# Your goal:
Output every line below exactly.

(Saved entries)
----

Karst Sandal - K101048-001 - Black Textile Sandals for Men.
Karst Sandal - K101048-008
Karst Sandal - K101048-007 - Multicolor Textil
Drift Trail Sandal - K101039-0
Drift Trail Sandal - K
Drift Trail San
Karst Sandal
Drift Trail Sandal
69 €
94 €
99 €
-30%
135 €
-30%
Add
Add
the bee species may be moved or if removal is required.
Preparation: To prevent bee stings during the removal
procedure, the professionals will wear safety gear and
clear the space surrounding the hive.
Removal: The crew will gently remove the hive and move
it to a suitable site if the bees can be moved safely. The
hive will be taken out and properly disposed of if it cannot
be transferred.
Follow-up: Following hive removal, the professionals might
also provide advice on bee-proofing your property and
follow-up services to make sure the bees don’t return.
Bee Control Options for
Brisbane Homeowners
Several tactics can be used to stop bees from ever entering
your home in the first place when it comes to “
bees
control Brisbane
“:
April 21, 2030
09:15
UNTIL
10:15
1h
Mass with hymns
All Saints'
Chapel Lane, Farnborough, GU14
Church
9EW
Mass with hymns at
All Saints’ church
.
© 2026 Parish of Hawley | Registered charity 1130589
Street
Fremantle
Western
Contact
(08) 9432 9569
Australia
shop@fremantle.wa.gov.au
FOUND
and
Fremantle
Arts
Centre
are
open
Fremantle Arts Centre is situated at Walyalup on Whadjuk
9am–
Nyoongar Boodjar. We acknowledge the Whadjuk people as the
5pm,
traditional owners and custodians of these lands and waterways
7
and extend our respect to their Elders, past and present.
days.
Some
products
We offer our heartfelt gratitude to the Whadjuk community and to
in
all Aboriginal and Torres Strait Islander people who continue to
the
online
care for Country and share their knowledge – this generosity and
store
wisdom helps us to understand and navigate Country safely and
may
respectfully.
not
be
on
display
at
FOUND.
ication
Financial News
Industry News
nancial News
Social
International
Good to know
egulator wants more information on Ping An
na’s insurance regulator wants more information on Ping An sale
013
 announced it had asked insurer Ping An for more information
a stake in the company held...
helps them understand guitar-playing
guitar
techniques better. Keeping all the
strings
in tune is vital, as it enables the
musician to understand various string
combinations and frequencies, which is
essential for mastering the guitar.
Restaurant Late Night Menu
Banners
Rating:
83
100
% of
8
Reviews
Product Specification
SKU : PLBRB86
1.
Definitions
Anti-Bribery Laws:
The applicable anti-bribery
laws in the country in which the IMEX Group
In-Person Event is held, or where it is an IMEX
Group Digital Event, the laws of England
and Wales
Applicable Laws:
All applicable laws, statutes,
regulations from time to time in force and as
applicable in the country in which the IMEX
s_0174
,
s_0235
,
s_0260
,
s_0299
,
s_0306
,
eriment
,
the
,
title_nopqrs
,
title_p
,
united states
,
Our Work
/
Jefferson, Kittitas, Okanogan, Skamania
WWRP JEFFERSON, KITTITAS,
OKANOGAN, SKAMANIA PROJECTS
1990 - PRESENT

----

# Answer to this task:
Karst Sandal - K101048-001 - Black Textile Sandals for Men.
Karst Sandal - K101048-008
Karst Sandal - K101048-007 - Multicolor Textil
Drift Trail Sandal - K101039-0
Drift Trail Sandal - K
Drift Trail San
Karst Sandal
Drift Trail Sandal
69 €
94 €
99 €
-30%
135 €
-30%
Add
Add
the bee species may be moved or if removal is required.
Preparation: To prevent bee stings during the removal
procedure, the professionals will wear safety gear and
clear the space surrounding the hive.
Removal: The crew will gently remove the hive and move
it to a suitable site if the bees can be moved safely. The
hive will be taken out and properly disposed of if it cannot
be transferred.
Follow-up: Following hive removal, the professionals might
also provide advice on bee-proofing your property and
follow-up services to make sure the bees don’t return.
Bee Control Options for
Brisbane Homeowners
Several tactics can be used to stop bees from ever entering
your home in the first place when it comes to “
bees
control Brisbane
“:
April 21, 2030
09:15
UNTIL
10:15
1h
Mass with hymns
All Saints'
Chapel Lane, Farnborough, GU14
Church
9EW
Mass with hymns at
All Saints’ church
.
© 2026 Parish of Hawley | Registered charity 1130589
Street
Fremantle
Western
Contact
(08) 9432 9569
Australia
shop@fremantle.wa.gov.au
FOUND
and
Fremantle
Arts
Centre
are
open
Fremantle Arts Centre is situated at Walyalup on Whadjuk
9am–
Nyoongar Boodjar. We acknowledge the Whadjuk people as the
5pm,
traditional owners and custodians of these lands and waterways
7
and extend our respect to their Elders, past and present.
days.
Some
products
We offer our heartfelt gratitude to the Whadjuk community and to
in
all Aboriginal and Torres Strait Islander people who continue to
the
online
care for Country and share their knowledge – this generosity and
store
wisdom helps us to understand and navigate Country safely and
may
respectfully.
not
be
on
display
at
FOUND.
ication
Financial News
Industry News
nancial News
Social
International
Good to know
egulator wants more information on Ping An
na’s insurance regulator wants more information on Ping An sale
013
 announced it had asked insurer Ping An for more information
a stake in the company held...
helps them understand guitar-playing
guitar
techniques better. Keeping all the
strings
in tune is vital, as it enables the
musician to understand various string
combinations and frequencies, which is
essential for mastering the guitar.
Restaurant Late Night Menu
Banners
Rating:
83
100
% of
8
Reviews
Product Specification
SKU : PLBRB86
1.
Definitions
Anti-Bribery Laws:
The applicable anti-bribery
laws in the country in which the IMEX Group
In-Person Event is held, or where it is an IMEX
Group Digital Event, the laws of England
and Wales
Applicable Laws:
All applicable laws, statutes,
regulations from time to time in force and as
applicable in the country in which the IMEX
s_0174
,
s_0235
,
s_0260
,
s_0299
,
s_0306
,
eriment
,
the
,
title_nopqrs
,
title_p
,
united states
,
Our Work
/
Jefferson, Kittitas, Okanogan, Skamania
WWRP JEFFERSON, KITTITAS,
OKANOGAN, SKAMANIA PROJECTS
1990 - PRESENT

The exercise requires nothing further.